Monday, January 14, 2013

Post #1


On Thursday we talked about the relationship between reality, information and context.  I feel that that discussion is relevant here as well. “Mathematics is a language.” So says Josiah Willard Gibbs. Even more so, math is considered a universal language. Numbers are similar if not the same in every language. The class discussion on Thursday was heavily centered on the translation from one language to another, of the speaker, to the drums, to Morse code, etc. However, when the mode is the same no matter the language of the speaker, math being the mode, then the same message can be delivered and received. There are very few conceptual ideas to grasp in mathematics to confuse the receiver of a message.

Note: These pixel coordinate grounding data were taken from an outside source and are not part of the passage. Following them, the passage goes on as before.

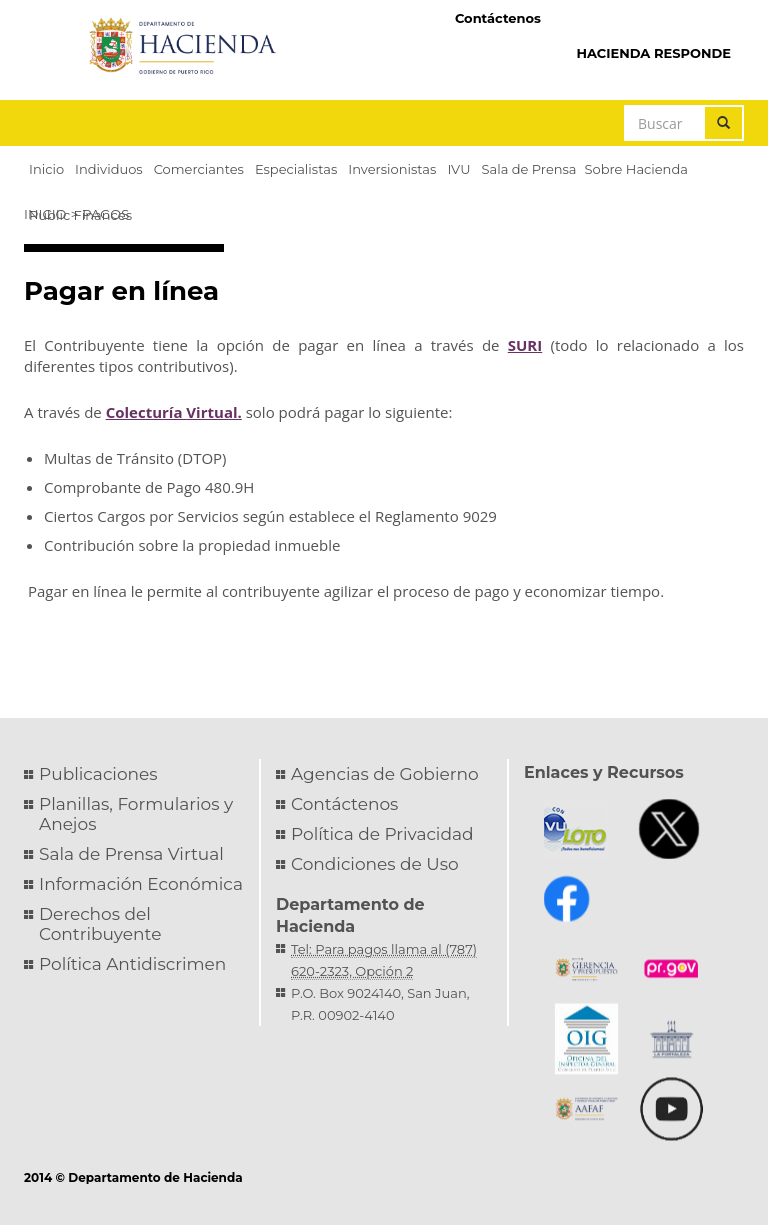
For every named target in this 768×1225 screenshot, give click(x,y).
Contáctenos (498, 18)
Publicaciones (98, 774)
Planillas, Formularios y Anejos (136, 814)
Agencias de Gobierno (385, 774)
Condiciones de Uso (375, 864)
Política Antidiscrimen (132, 964)
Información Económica (141, 884)
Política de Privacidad (382, 834)
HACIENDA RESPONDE (653, 53)
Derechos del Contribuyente (100, 924)
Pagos (105, 214)
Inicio (45, 214)
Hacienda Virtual (649, 17)
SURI (525, 345)
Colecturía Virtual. (174, 412)
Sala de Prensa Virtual (131, 854)
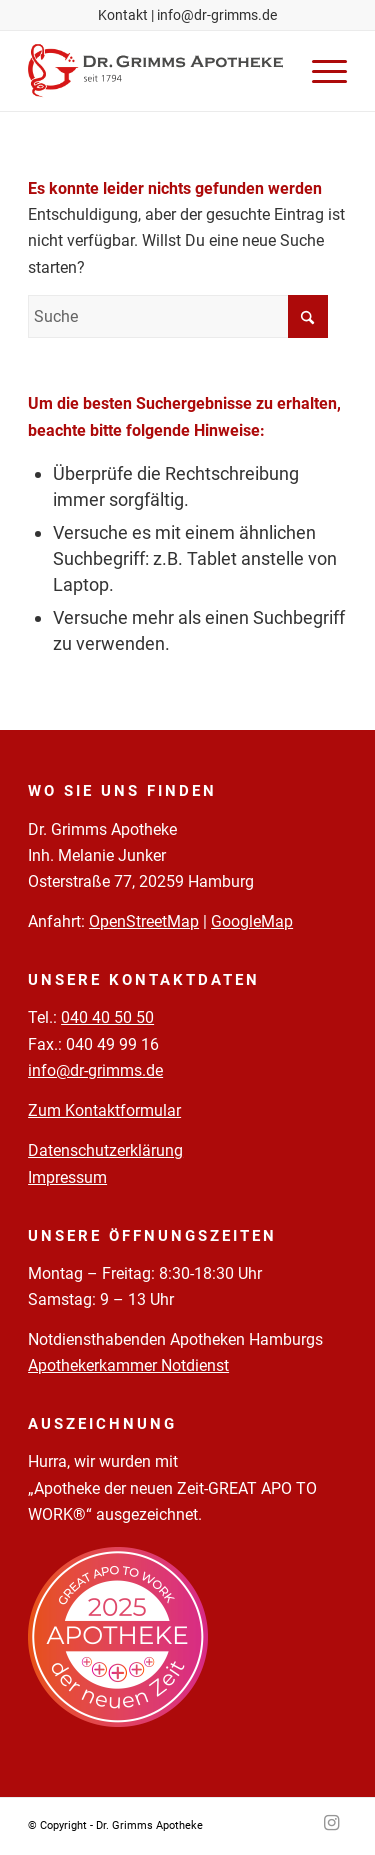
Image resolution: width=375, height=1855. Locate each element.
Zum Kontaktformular (104, 1110)
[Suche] (178, 316)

I was recently watching a Korean drama on Netflix, and came across this tutoring scene in Episode 4, of Playful Kiss. In the scene Baek Seung Jo is explaining the equation F=ma. This equation is used in Physics and makes perfect sense to me that F=force, m=mass, and a=acceleration. It wasn’t until I was watching the scene that I realized that although the speaker says, “eff” for the sound that F makes, that letter most likely doesn’t exist in that same form, and the likelihood that the word “force” begins with and “F” in Korean even more unlikely. 

Whole video can be found at: http://www.youtube.com/watch?v=id9kNX7XDTI


I think these ties greatly into culture. Who is it that makes the rules and the equations? Clearly in this physics equation it was an English speaker who created the formula. I think it is statistically probable that there are mathematicians from other languages.


I think that our mathematical equations say a lot about who is “in charge” of the message. But what is it that we are calculating and quantifying. I believe that we are calculating everything. Right now my word processor is calculating the length of this post, and the grammatical correctness. As societies we turn letters, words, figures, ideas, and concepts all into numbers and equations. Mathematics offers answers, and in a world driven by answers, it is easy to see why math is used everywhere.

1 comment:

  1. I found this post interesting because I’ve come to realize that the “universal” language of mathematics is far less universal than most people care to know. I had an interesting conversation with my father (a Polish immigrant) regarding this subject and I feel that a lot of what he told me coincides with what you were talking about.

    Although my father’s education was mostly the same in Europe as it is here in America, one thing he mentioned was that after coming to America he had trouble learning mathematics solely because of the language barrier. Words like, denominator, divide, factor, square root, and countless other vocabulary are all quite different in Polish then they are in English (and every other language I would imagine). This made learning math for my father very difficult simply because he felt that he had to start all over again.

    To further explain my point that math isn’t as universal of a language as we may think, in 1999 the Mars Climate Orbiter disintegrated into space dust due to a simple unit miscommunication between the two engineering teams behind the mission. NASA, writing their code in imperial units, and Lockheed, writing their code in metric units, threw nearly 328 million dollars down the drain simply because the two teams assumed one unit of measurement would be used over another.

    I think it’s pretty interesting to see just how similar learning the language of math is compared to everything else. Just like with learning any other language, there are things that get lost in translation, misinterpreted, and ultimately may lead to lots of confusion. And sometimes it leads towards disaster!